Generations of his students have now become prominent scholars in their own rights in major universities from North America to Europe to the Arab and Muslim world. Doctoral dissertations written under his supervision and guidance are now classics in their respective fields.
Professor Dabashi has received awards and recognitions for his teaching at Columbia University and elsewhere, including a Certificate of Appreciation from Columbia College Students, ranked a Golden Nugget by student-initiated evaluations, as well as repeatedly nominated for both the Van Doren and the Presidential Teaching Award.
He is the founding Executive Committee member and the Director of Graduate Studies (2001-2005) of the Institute for Comparative Literature and Society at Columbia University, where he has taught theories of comparative literature for over a decade, and where he is chiefly responsible for opening up the study of Persian literature and Iranian culture at Columbia University to students of comparative literature and society, breaking away from the confinements of European Orientalism and American Area Studies.
Currently he teaches the social and intellectual history of Iran and the Muslim world, both modern and medieval, as well as comparative literature, literary theory, and world cinema.
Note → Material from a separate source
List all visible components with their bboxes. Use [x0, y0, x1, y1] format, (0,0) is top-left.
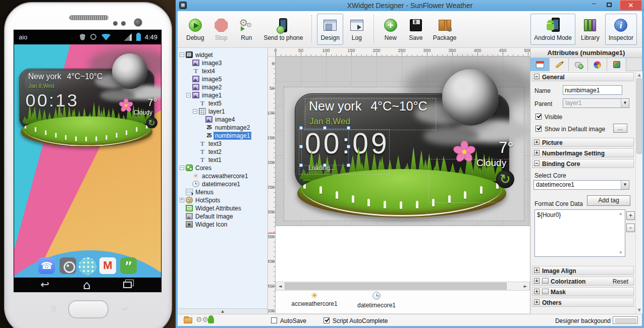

His courses and seminars in the Department for Middle East and Asian Languages and Cultures and the Institute for Comparative Literature and Society at Columbia include:
Graduate Seminar in Comparative Literature
Senior Seminar in Comparative Literature
Cinema and Society in Asia and Africa
Cinema and Revolution in Cuba and Iran
Shi’ism: A Historical and Comparative Perspective
Epics and Empires: On Ferdowsi’s Shahnameh
Empires: A Comparative Perspective
Colonialism: A Global Perspective
Modern and Medieval Islamic Political Thought
Administration
Hamid Dabashi has chaired the Department of Middle East and Asian Languages and Cultures (MEALAC) and is a founding member of the Executive Committee of the Center for Comparative Literature and Society. He has been the Associate Director of the Center for Comparative Literature and Society (CCLS), the Director of Graduate Studies at MEALAC and CCLS, and the Chair of the Core Curriculum Committee of Columbia College. He has also been the Executive Secretary for the Society of Iranian Studies, convening its first Biennial Conference in 1994 in Washington, DC.